On 30/12/2017 20:36, Ben Bacarisse wrote:
bartc <b...@freeuk.com> writes:
On 30/12/2017 16:53, mm0fmf wrote:
On 30/12/2017 14:41, bartc wrote:
it looks a bit naff
Understatement of 2017.
I'm honest about my own ideas, but my remarks were about the use of
special symbols such as "::" and "@".
Before completely dismissing it however, you should look at how
another language such as Python can achieve the same thing.
Namely, take any block of code within a function, and allow it to be
executed or shared from anywhere else in the function, with the
minimum of disruption.
That's what a local function does and it does it with the clean
semantics of a function call.
When this idea came up in comp.lang.c you could not see the point, yet
you appear to have a use-case common enough that you have a solution
worked out using gotos.
C doesn't in general have local functions. My own languages don't
implement them properly. So I tend not to use them.
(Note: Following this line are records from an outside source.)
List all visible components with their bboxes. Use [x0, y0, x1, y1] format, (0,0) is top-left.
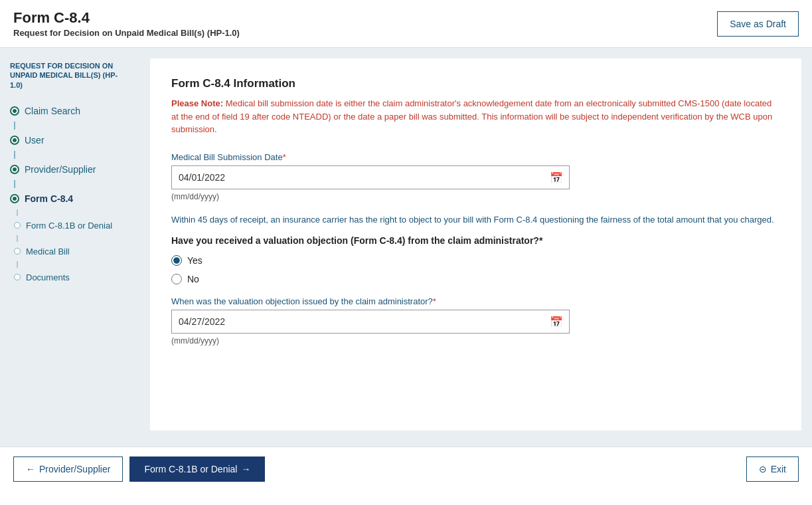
sidebar-connector-2	[14, 151, 15, 159]
sidebar-dot-provider	[10, 165, 19, 174]
sidebar-sub-documents[interactable]: Documents	[10, 268, 129, 287]
sidebar-section-title: REQUEST FOR DECISION ON UNPAID MEDICAL B…	[10, 61, 129, 90]
form-title: Form C-8.4 Information	[171, 77, 780, 90]
valuation-no-radio[interactable]	[171, 274, 182, 284]
sidebar-link-user[interactable]: User	[25, 135, 44, 146]
sidebar-small-dot-medical-bill	[14, 248, 21, 254]
sidebar-sub-connector-1	[17, 209, 18, 216]
page-header: Form C-8.4 Request for Decision on Unpai…	[0, 0, 812, 48]
required-asterisk-3: *	[433, 296, 436, 306]
valuation-no-option[interactable]: No	[171, 274, 780, 284]
sidebar-sub-medical-bill[interactable]: Medical Bill	[10, 242, 129, 261]
content-area: Form C-8.4 Information Please Note: Medi…	[139, 48, 812, 447]
sidebar-small-dot-documents	[14, 274, 21, 280]
sidebar: REQUEST FOR DECISION ON UNPAID MEDICAL B…	[0, 48, 139, 447]
form-card: Form C-8.4 Information Please Note: Medi…	[150, 58, 801, 431]
exit-label: Exit	[771, 464, 786, 474]
next-label: Form C-8.1B or Denial	[144, 464, 237, 474]
sidebar-dot-user	[10, 136, 19, 145]
back-button[interactable]: ← Provider/Supplier	[13, 456, 123, 482]
medical-bill-date-format: (mm/dd/yyyy)	[171, 192, 780, 201]
info-text: Within 45 days of receipt, an insurance …	[171, 213, 780, 227]
medical-bill-date-input[interactable]	[171, 165, 570, 189]
page-subtitle: Request for Decision on Unpaid Medical B…	[13, 28, 240, 38]
sidebar-link-c81b[interactable]: Form C-8.1B or Denial	[26, 221, 112, 231]
sidebar-item-form-c84[interactable]: Form C-8.4	[10, 188, 129, 209]
sidebar-label-form-c84: Form C-8.4	[25, 193, 73, 204]
form-note: Please Note: Medical bill submission dat…	[171, 97, 780, 136]
sidebar-item-provider-supplier[interactable]: Provider/Supplier	[10, 159, 129, 180]
sidebar-sub-connector-3	[17, 261, 18, 268]
next-arrow-icon: →	[241, 464, 250, 474]
back-label: Provider/Supplier	[39, 464, 110, 474]
sidebar-link-medical-bill[interactable]: Medical Bill	[26, 247, 70, 256]
sidebar-item-claim-search[interactable]: Claim Search	[10, 100, 129, 122]
sidebar-small-dot-c81b	[14, 222, 21, 229]
next-button[interactable]: Form C-8.1B or Denial →	[129, 456, 265, 482]
objection-date-format: (mm/dd/yyyy)	[171, 336, 780, 346]
page-title: Form C-8.4	[13, 9, 240, 27]
valuation-yes-radio[interactable]	[171, 255, 182, 266]
note-body: Medical bill submission date is either t…	[171, 98, 772, 134]
back-arrow-icon: ←	[26, 464, 35, 474]
sidebar-connector-3	[14, 180, 15, 188]
objection-date-label: When was the valuation objection issued …	[171, 296, 780, 306]
sidebar-connector-1	[14, 122, 15, 130]
valuation-question: Have you received a valuation objection …	[171, 235, 780, 246]
objection-date-wrapper: 📅	[171, 310, 570, 334]
sidebar-link-provider[interactable]: Provider/Supplier	[25, 164, 96, 175]
medical-bill-date-wrapper: 📅	[171, 165, 570, 189]
sidebar-dot-form-c84	[10, 194, 19, 203]
exit-button[interactable]: ⊝ Exit	[746, 456, 799, 482]
sidebar-link-claim-search[interactable]: Claim Search	[25, 106, 80, 116]
sidebar-item-user[interactable]: User	[10, 130, 129, 151]
objection-date-input[interactable]	[171, 310, 570, 334]
footer-nav: ← Provider/Supplier Form C-8.1B or Denia…	[0, 447, 812, 491]
valuation-yes-label[interactable]: Yes	[187, 255, 203, 266]
exit-icon: ⊝	[759, 464, 767, 474]
valuation-no-label[interactable]: No	[187, 274, 199, 284]
note-label: Please Note:	[171, 98, 223, 108]
medical-bill-date-label: Medical Bill Submission Date*	[171, 152, 780, 162]
header-title-section: Form C-8.4 Request for Decision on Unpai…	[13, 9, 240, 38]
sidebar-link-documents[interactable]: Documents	[26, 272, 70, 282]
valuation-radio-group: Yes No	[171, 255, 780, 284]
footer-left: ← Provider/Supplier Form C-8.1B or Denia…	[13, 456, 265, 482]
sidebar-dot-claim-search	[10, 106, 19, 116]
main-layout: REQUEST FOR DECISION ON UNPAID MEDICAL B…	[0, 48, 812, 447]
sidebar-sub-form-c81b[interactable]: Form C-8.1B or Denial	[10, 216, 129, 235]
valuation-yes-option[interactable]: Yes	[171, 255, 780, 266]
required-asterisk-2: *	[539, 235, 542, 246]
required-asterisk-1: *	[283, 152, 286, 162]
save-draft-button[interactable]: Save as Draft	[717, 11, 799, 37]
sidebar-sub-connector-2	[17, 235, 18, 242]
If it looks better than what I'd come up with, then I'll use that instead.
What looks better is always going to be an unreliable and subjective
measure, but calling a named function almost certainly scales better and
will allow for better structuring (such as when one block needs to use
another one).
Using a local (or even non-local) function is what I'm trying to avoid,
as I prefer to keep the code inline, and not disrupt it too much.
You may also want to execute a block only temporarily, or as part of a
short test. So you don't want to go to the trouble of hoisting a block
of code into a local function.
(And in C, which has local block scopes, there would be trouble with
visibility of all the variables the block uses, unless the local
function is untidily placed right where the original block was.)